Tight joinery begins with crisp, accurate layout. This is why a scribed or cut line is better than a pencil line for most layout work. A knife and square can be used for most (if not all) layout jobs, but I find that a gauge is often more efficient and accurate. The three most commonly used in woodworking are the marking gauge, the mortise gauge, and the cutting gauge. Marking and mortise gauges use a pointed pin to scribe lines with the grain, while a cutting gauge has a knifelike blade that slices fibers across the grain.
All three are necessary if you cut joinery by hand, particularly the mortise-and-tenon. However, if you use a powered apprentice to cut mortises and tenons, then the marking and mortise gauges won’t get much use. The cutting gauge, however, is an indispensable tool for furniture making regardless of which tools you use to cut joinery. It’s perfect for marking dovetail and tenon shoulders, and can be used to sever fibers and minimize tearout before making a crossgrain cut with a tablesaw or router.

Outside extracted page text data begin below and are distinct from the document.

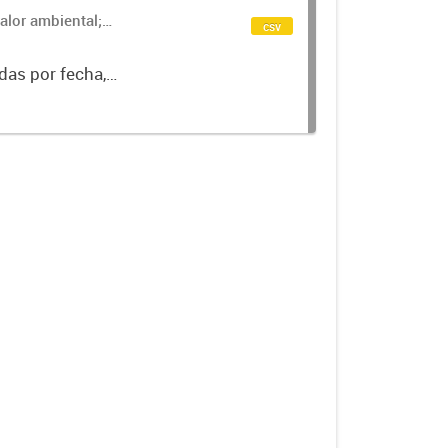
alor ambiental;
csv
das por fecha,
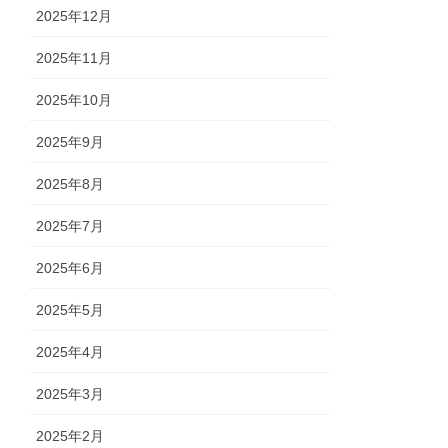
2025年12月
2025年11月
2025年10月
2025年9月
2025年8月
2025年7月
2025年6月
2025年5月
2025年4月
2025年3月
2025年2月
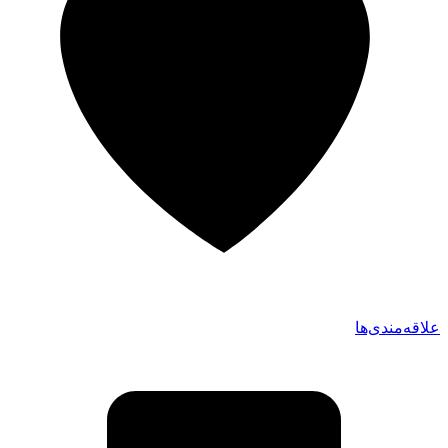
علاقه‌مندی‌ها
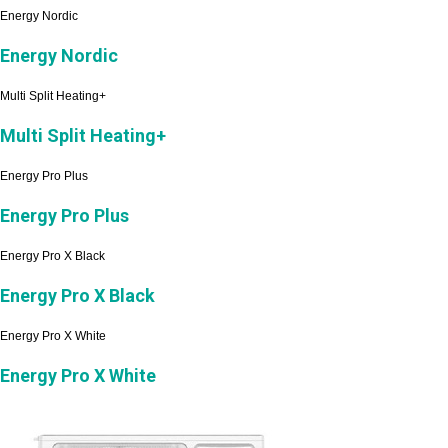
Energy Nordic
Energy Nordic
Multi Split Heating+
Multi Split Heating+
Energy Pro Plus
Energy Pro Plus
Energy Pro X Black
Energy Pro X Black
Energy Pro X White
Energy Pro X White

There are two types of cutting gauges. Wheel gauges have a steel beam with a round cutter at the end. The fence is usually round, too. These work fine, but I prefer the traditional-style cutting gauge with a wooden beam and fence. The cutter is often a spear-point knife that is held in the beam by a wedge. Because they have a wider fence, I find these gauges track the edge of the board more easily than wheel gauges. However, before you put one to use, it’s a good idea to give it a quick tune-up. It’s not hard, and I’ll show you what to do.
Tweak the fence and cutter
Start with the fence, which must be flat (check it with a 12-in. rule) so that it glides smoothly along the workpiece. Any hiccup caused by the fence is transferred to the cutter, leaving a hiccup in your layout line, too. The result? Joints that aren’t as tight as they could be. Check that the beam is square to the fence. If it’s not, use a chisel to pare the wall of the mortise square, then glue a thin shim to the pared wall so that the beam slides smoothly in the mortise. If the beam is square, slide it back and forth in the mortise. If it is difficult to move, file the mortise until the beam slides smoothly.